== Data under study ==
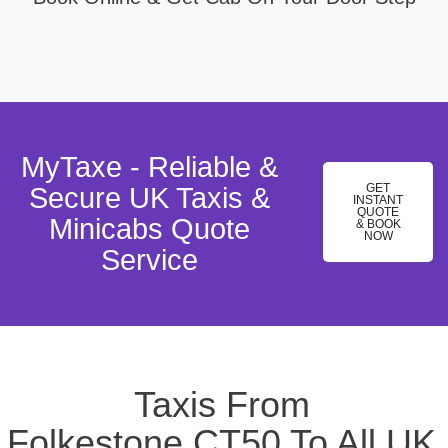
MyTaxe - Reliable &
GET
Secure UK Taxis &
INSTANT
QUOTE
Minicabs Quote
& BOOK
NOW
Service
Taxis From
Folkestone,CT50 To All UK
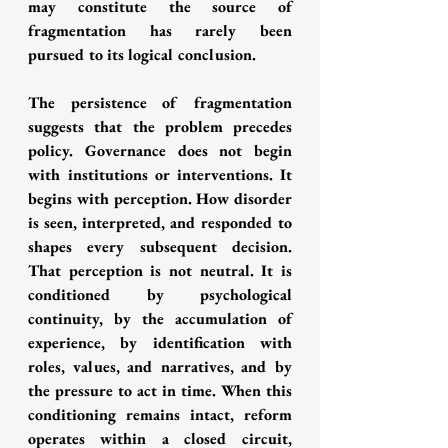
may constitute the source of 
fragmentation has rarely been 
pursued to its logical conclusion.
The persistence of fragmentation 
suggests that the problem precedes 
policy. Governance does not begin 
with institutions or interventions. It 
begins with perception. How disorder 
is seen, interpreted, and responded to 
shapes every subsequent decision. 
That perception is not neutral. It is 
conditioned by psychological 
continuity, by the accumulation of 
experience, by identification with 
roles, values, and narratives, and by 
the pressure to act in time. When this 
conditioning remains intact, reform 
operates within a closed circuit, 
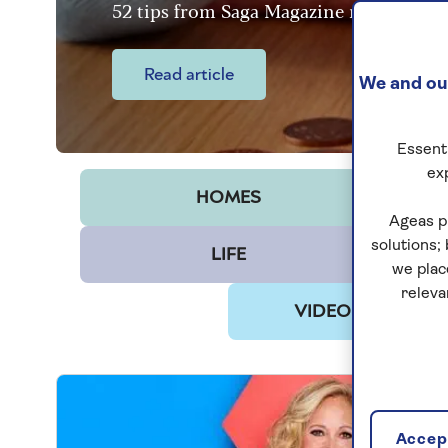
52 tips from Saga Magazine readers
Read article
We and our
Essenti
ex
HOMES
Ageas p
solutions;
LIFE
we plac
releva
VIDEO & PODCAS
Accept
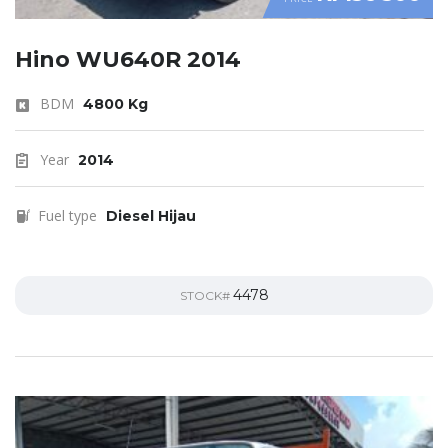
Hino WU640R 2014
BDM
4800 Kg
Year
2014
Fuel type
Diesel Hijau
4478
STOCK#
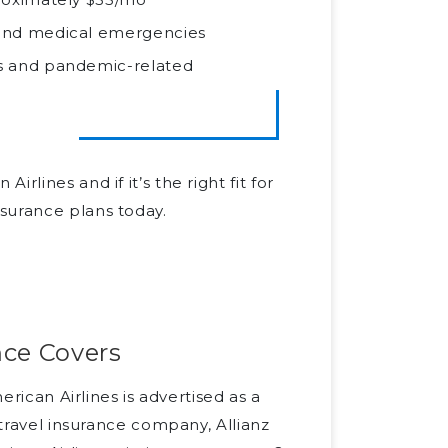
, and medical emergencies
ns and pandemic-related
lines and if it’s the right fit for
surance plans today.
nce Covers
erican Airlines is advertised as a
 travel insurance company, Allianz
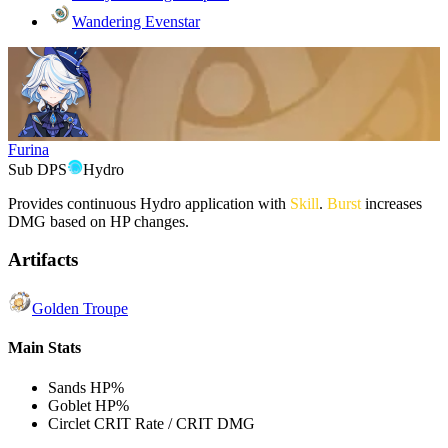
Wandering Evenstar
Furina
Sub DPS
Hydro
Provides continuous
Hydro
application with
Skill
.
Burst
increases
DMG based on HP changes.
Artifacts
Golden Troupe
Main Stats
Sands
HP%
Goblet
HP%
Circlet
CRIT Rate / CRIT DMG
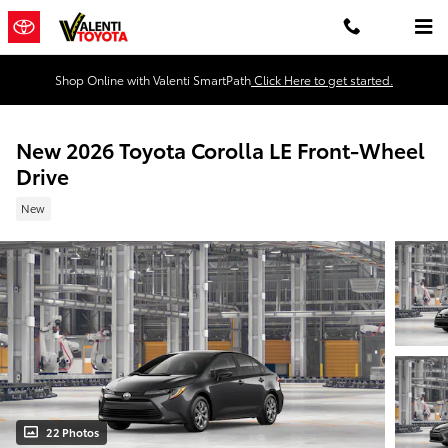
Skip to main content
Shop Online with Valenti SmartPath
Click Here to get started.
New 2026 Toyota Corolla LE Front-Wheel
Drive
New
22 Photos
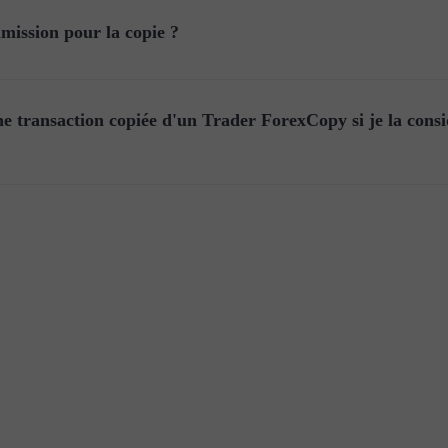
ission pour la copie ?
e transaction copiée d'un Trader ForexCopy si je la cons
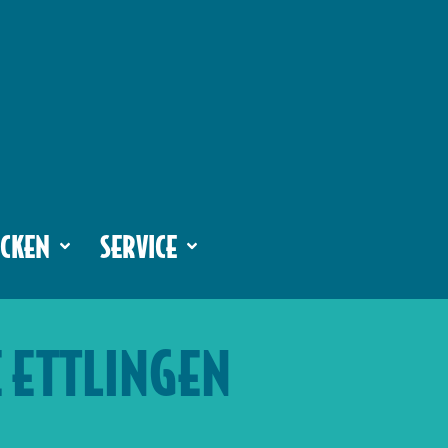
CKEN
SERVICE
E ETTLINGEN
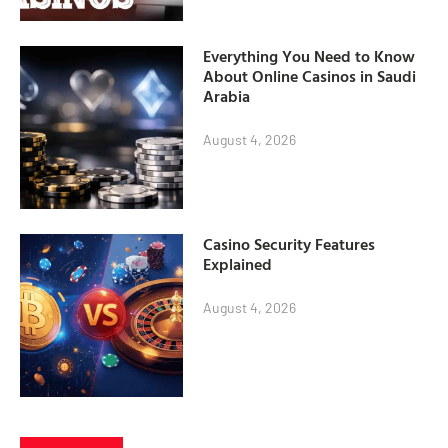
Everything You Need to Know
About Online Casinos in Saudi
Arabia
August 4, 2026
Casino Security Features
Explained
August 4, 2026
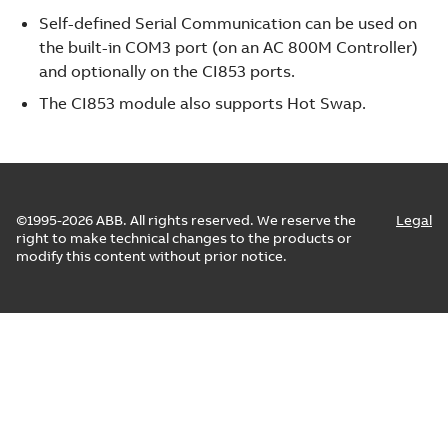
Self-defined Serial Communication can be used on
the built-in COM3 port (on an AC 800M Controller)
and optionally on the CI853 ports.
The CI853 module also supports Hot Swap.
©1995-2026 ABB. All rights reserved. We reserve the
Legal
right to make technical changes to the products or
modify this content without prior notice.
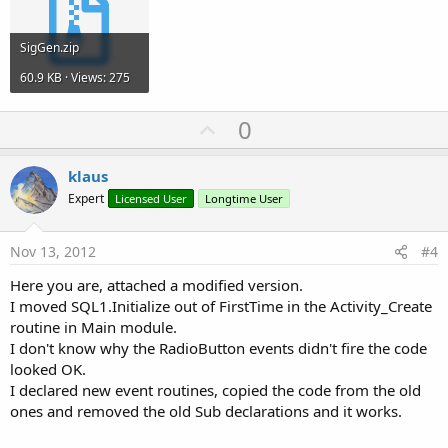
SigGen.zip
60.9 KB · Views: 275
U
0
p
v
klaus
o
Expert
Licensed User
Longtime User
t
e
Nov 13, 2012
#4
Here you are, attached a modified version.
I moved SQL1.Initialize out of FirstTime in the Activity_Create
routine in Main module.
I don't know why the RadioButton events didn't fire the code
looked OK.
I declared new event routines, copied the code from the old
ones and removed the old Sub declarations and it works.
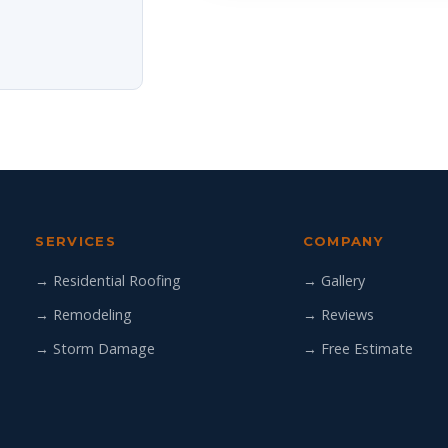
SERVICES
COMPANY
→ Residential Roofing
→ Gallery
→ Remodeling
→ Reviews
→ Storm Damage
→ Free Estimate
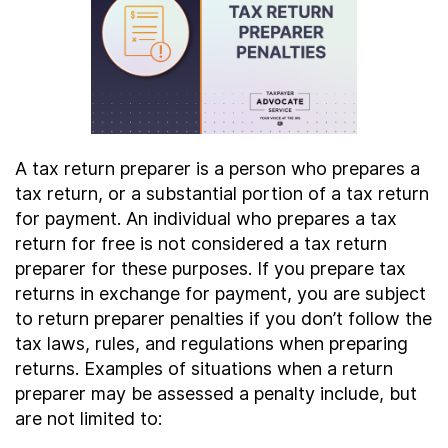
Contact Us
Taxpayer Bill of Rights
A tax return preparer is a person who prepares a
tax return, or a substantial portion of a tax return
for payment. An individual who prepares a tax
return for free is not considered a tax return
preparer for these purposes. If you prepare tax
returns in exchange for payment, you are subject
to return preparer penalties if you don’t follow the
tax laws, rules, and regulations when preparing
returns. Examples of situations when a return
preparer may be assessed a penalty include, but
are not limited to:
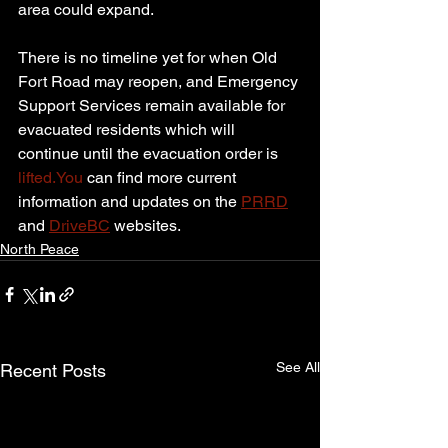
area could expand.
There is no timeline yet for when Old 
Fort Road may reopen, and Emergency 
Support Services remain available for 
evacuated residents which will 
continue until the evacuation order is 
lifted.You
 can find more current 
information and updates on the 
PRRD
and 
DriveBC
 websites.
North Peace
See All
Recent Posts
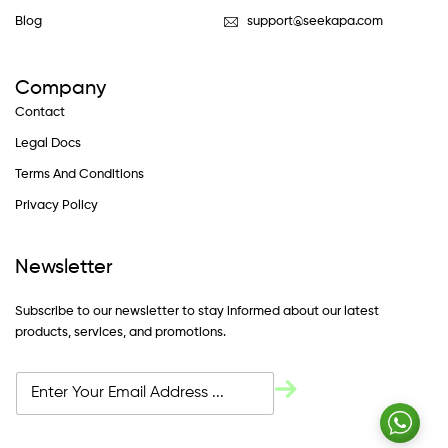
Blog
support@seekapa.com
Company
Contact
Legal Docs
Terms And Conditions
Privacy Policy
Newsletter
Subscribe to our newsletter to stay informed about our latest
products, services, and promotions.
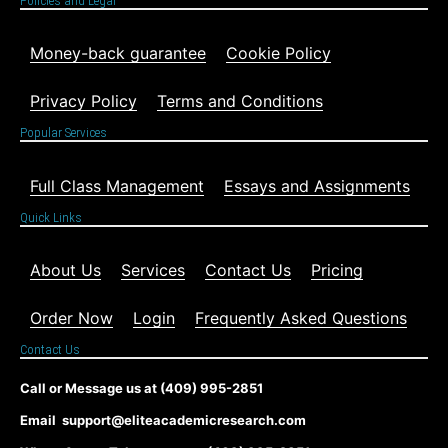
Policies and Legal
Money-back guarantee
Cookie Policy
Privacy Policy
Terms and Conditions
Popular Services
Full Class Management
Essays and Assignments
Quick Links
About Us
Services
Contact Us
Pricing
Order Now
Login
Frequently Asked Questions
Contact Us
Call or Message us at (409) 995-2851
Email support@eliteacademicresearch.com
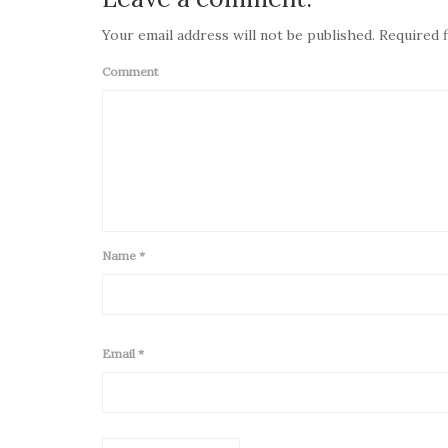
Your email address will not be published. Required f
Comment
Name
*
Email
*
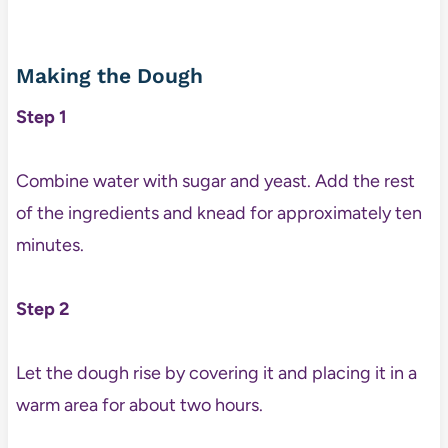
Making the Dough
Step 1
Combine water with sugar and yeast. Add the rest
of the ingredients and knead for approximately ten
minutes.
Step 2
Let the dough rise by covering it and placing it in a
warm area for about two hours.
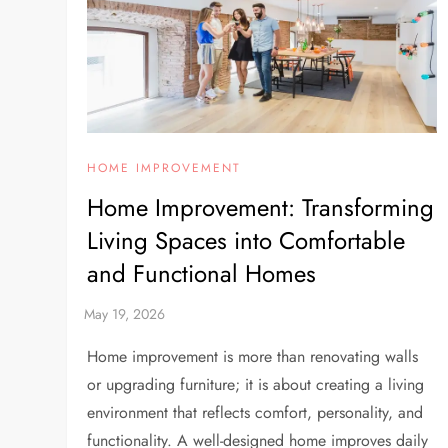
HOME IMPROVEMENT
Home Improvement: Transforming
Living Spaces into Comfortable
and Functional Homes
Home improvement is more than renovating walls
or upgrading furniture; it is about creating a living
environment that reflects comfort, personality, and
functionality. A well-designed home improves daily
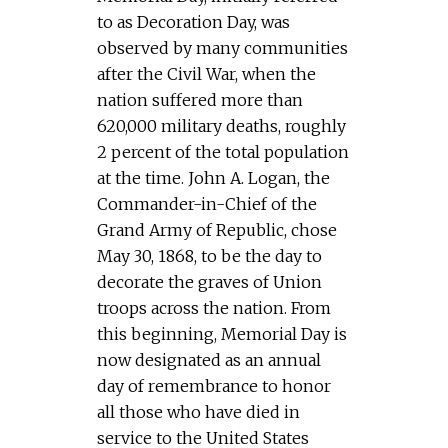
to as Decoration Day, was
observed by many communities
after the Civil War, when the
nation suffered more than
620,000 military deaths, roughly
2 percent of the total population
at the time. John A. Logan, the
Commander-in-Chief of the
Grand Army of Republic, chose
May 30, 1868, to be the day to
decorate the graves of Union
troops across the nation. From
this beginning, Memorial Day is
now designated as an annual
day of remembrance to honor
all those who have died in
service to the United States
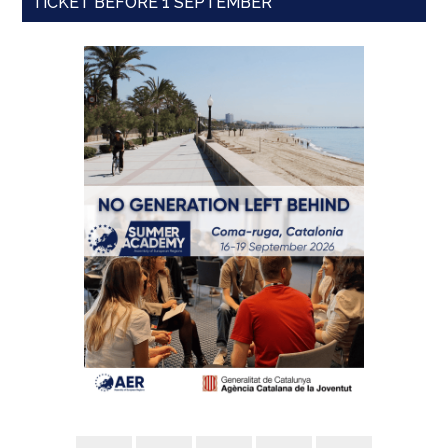
TICKET BEFORE 1 SEPTEMBER'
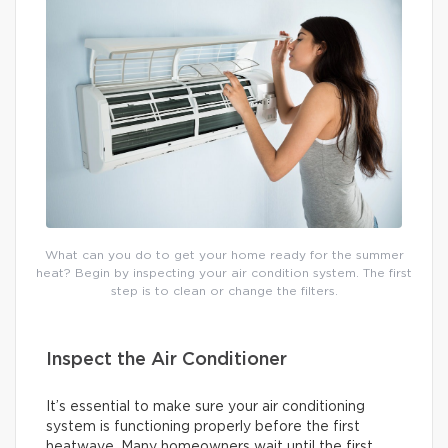
What can you do to get your home ready for the summer
heat? Begin by inspecting your air condition system. The first
step is to clean or change the filters.
Inspect the Air Conditioner
It’s essential to make sure your air conditioning
system is functioning properly before the first
heatwave. Many homeowners wait until the first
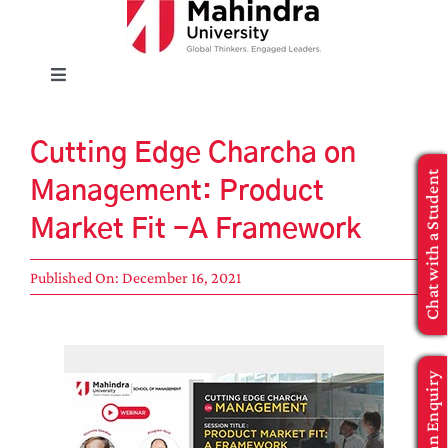
Skip
to
content
Toggle
Navigation
EXPLORE
Cutting Edge Charcha on
Chat with a Student
Management: Product
ENROLL
Market Fit -A Framework
INFO FOR
Published On: December 16, 2021
Executive Education
Make an Enquiry
APPLY NOW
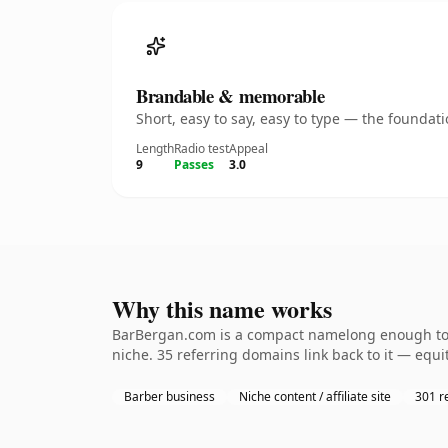
Brandable & memorable
Short, easy to say, easy to type — the founda
Length
Radio test
Appeal
9
Passes
3.0
Why this name works
BarBergan.com is a compact namelong enough to b
niche. 35 referring domains link back to it — equi
Barber business
Niche content / affiliate site
301 r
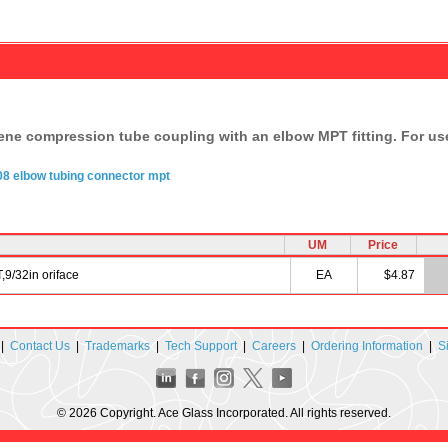
lene compression tube coupling with an elbow MPT fitting. For use
08
elbow
tubing
connector
mpt
UM
Price
9/32in oriface
EA
$4.87
|
Contact Us
|
Trademarks
|
Tech Support
|
Careers
|
Ordering Information
|
S
© 2026 Copyright. Ace Glass Incorporated. All rights reserved.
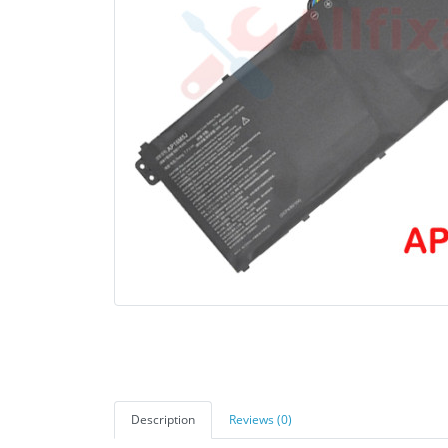
Description
Reviews (0)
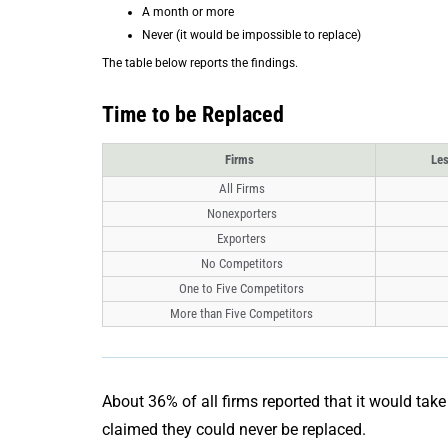
A month or more
Never (it would be impossible to replace)
The table below reports the findings.
Time to be Replaced
Firms
Les
All Firms
Nonexporters
Exporters
No Competitors
One to Five Competitors
More than Five Competitors
About 36% of all firms reported that it would tak
claimed they could never be replaced.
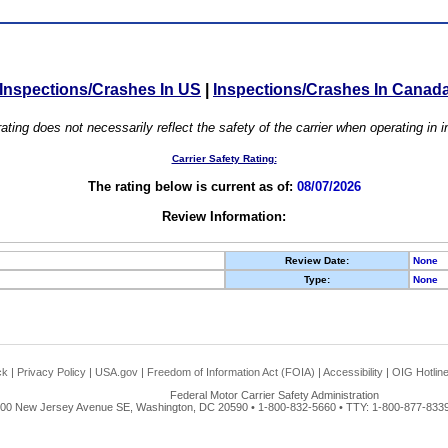
Inspections/Crashes In US
|
Inspections/Crashes In Canad
ating does not necessarily reflect the safety of the carrier when operating in
Carrier Safety Rating:
The rating below is current as of:
08/07/2026
Review Information:
Review Date:
None
Type:
None
ck
|
Privacy Policy
|
USA.gov
|
Freedom of Information Act (FOIA)
|
Accessibility
|
OIG Hotlin
Federal Motor Carrier Safety Administration
00 New Jersey Avenue SE, Washington, DC 20590 • 1-800-832-5660 • TTY: 1-800-877-8339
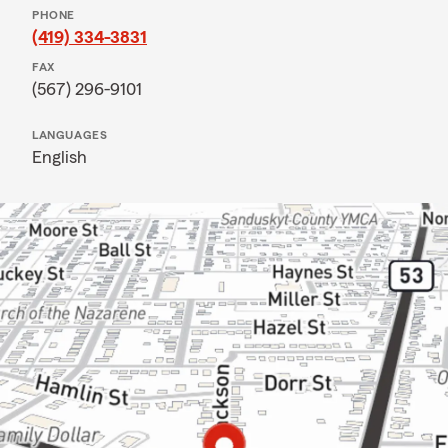
PHONE
(419) 334-3831
FAX
(567) 296-9101
LANGUAGES
English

== What needs to be done ==
Within the records, tally every line that contains the word "Legal". Only the resulting number should be given.

== Solution ==
3